FARGO3D can be downloaded from the the same webpage as the public FARGO code (http://fargo.in2p3.fr). In that page you will find a tar.gz file, with all the sources inside. You can check the README file which contains some basic installation tips. Hereafter is a set of detailed instructions. If you have trouble at some stage, read the troubleshooting first, and if your problem is not solved you may send an email to the discussion group, asking for help.
This document was written for UNIX-type systems. We have not tested the behavior of FARGO3D on a Windows system.
Suppose you have downloaded the code to your download directory (USER_PATH/downloads), where USER_PATH is the path to your user (eg: /home/pablo/downloads/). You need to decide where you want to install FARGO3D. We assume in the following that you install it in the directory USER_PATH/fargo3d. In order to do that, the steps are:
$: cd USER_PATH (or simply: 'cd') $: cp USER_PATH/downloads/fargo3d.tar.gz USER_PATH/ $: tar -xvf fargo3d.tar.gz
If all went fine, you will see directories called bin, src, outputs, setups, etc:
:USER_PATH/fargo3d/$ ls bin doc Makefile outputs planets README scripts setups src std test_suite utils
You are now ready to build the code and do your first run.
The first run of FARGO3D is the same first run as the one of its ancestor FARGO (you can see the documentation of FARGO for details). In order to build the code, go to the USER_PATH/fargo3d directory (not the src/ directory !) and issue:
You must use the GNU make utility. The build process relies upon several important features of the GNU make. We have tested the compilation process with GNU Make 3.81. We have thoroughly tested the build process with python version 2.7. It may work with older versions of Python too. However, should you experience unexpected results during the build process with an older version of python, we recommend that you update it to 2.7.x <= python version < 3. Issue python -V at the command line to know your version. No additional libraries are required for this simple first build.

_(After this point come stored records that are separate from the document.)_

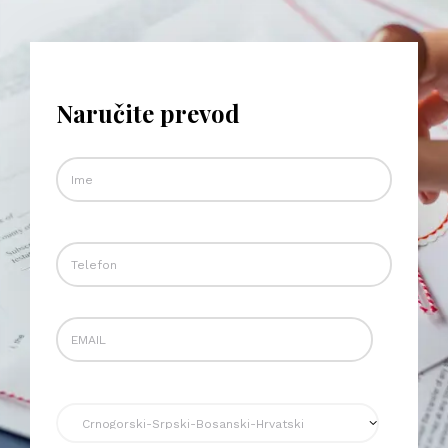
Naručite prevod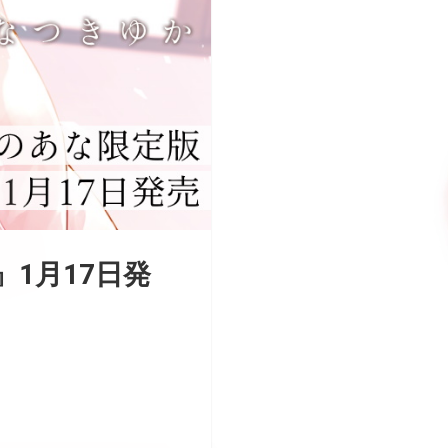
1月17日発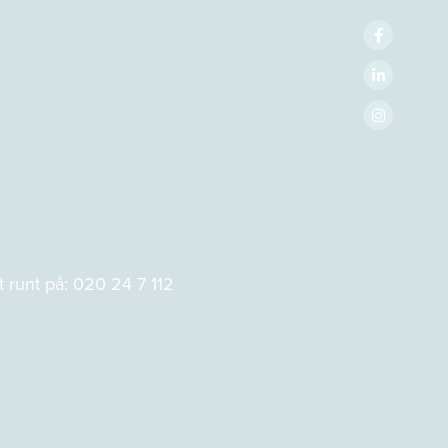
 runt på:
020 24 7 112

With this instruction, you will have a sequential (or serial) version of the binary (ie, without MPI), meant to run on one CPU core only. By default, this sequential version cannot run on a GPU. After the building process, you will see a message similar to:
FARGO3D SUMMARY: =============== This built is SEQUENTIAL. Use "make para" to change that SETUP: 'fargo' (Use "make SETUP=[valid_setup_string]" to change set up) (Use "make list" to see the list of setups implemented) (Use "make info" to see the current sticky build options)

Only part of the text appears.